Fintech Key-Phrase
We propose a new dataset, Chinese Financial & High-tech Dataset (Fintech Key-Phrase) in Information Retrieval, which is derived from the publicly released Chinese Management’s Discussion and Analysis (CMD&A). To the best of our knowledge, together with more than 1.2K human-annotated instances, Fintech Key-Phrase is the largest also reliable Chinese benchmark for the Expression-level Information Extraction task.
DataSet Statistics
The High-tech CMD&A annual reports we collect are total more than 16,600 documents, and the documents have recorded up to 2692 different companies' annual business reports. The high-technology CMD&A documents contains about 11171 words in average, the maximum length and the minimum length in the documents is 115 and 32006, respectively.
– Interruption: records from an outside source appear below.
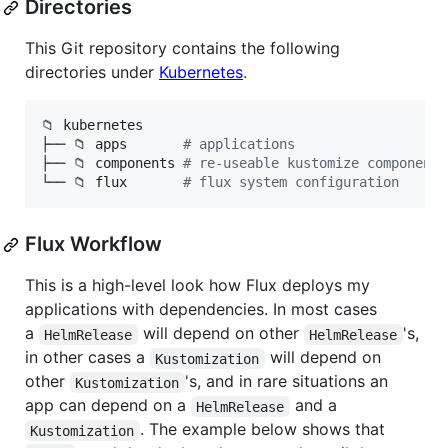
Directories
This Git repository contains the following
directories under
Kubernetes
.
📁 kubernetes

├── 📁 apps       
#
 applications
├── 📁 components 
#
 re-useable kustomize components
└── 📁 flux       
#
 flux system configuration
Flux Workflow
This is a high-level look how Flux deploys my
applications with dependencies. In most cases
a
will depend on other
's,
HelmRelease
HelmRelease
in other cases a
will depend on
Kustomization
other
's, and in rare situations an
Kustomization
app can depend on a
and a
HelmRelease
. The example below shows that
Kustomization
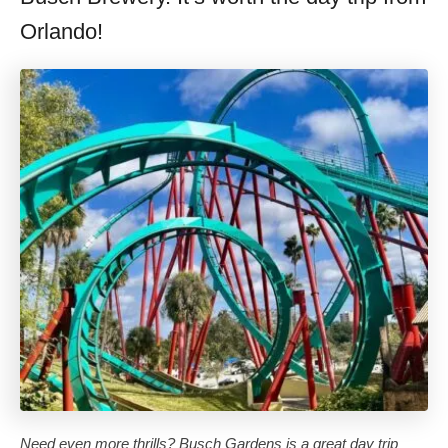
Orlando!
Need even more thrills? Busch Gardens is a great day trip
The below Figure describes the statistics of the document lengths and the document released time in different interval.
Train & Test Set Split
The training set we split contains annotated more than 35,884 Fin-tech domain key-phrases which contains 11,434 different key-phrases after removing duplicated phrases, and the test set contains more than 1769 Fin-tech key-phrases which contains 1,439 different key-phrases after removing duplicated phrases.
The Figure below statistics the key-phrases' counts of different length segment intervals.
From the statistics, we can obviously observe that the majority of Fin-tech domain key-phrases are scattered in the length range from 1 to 6, within a smart part of key-phrases whose length is more than 7. This observation indicate that, generally, the key-phrases in which the financial experts are interested is short and simply.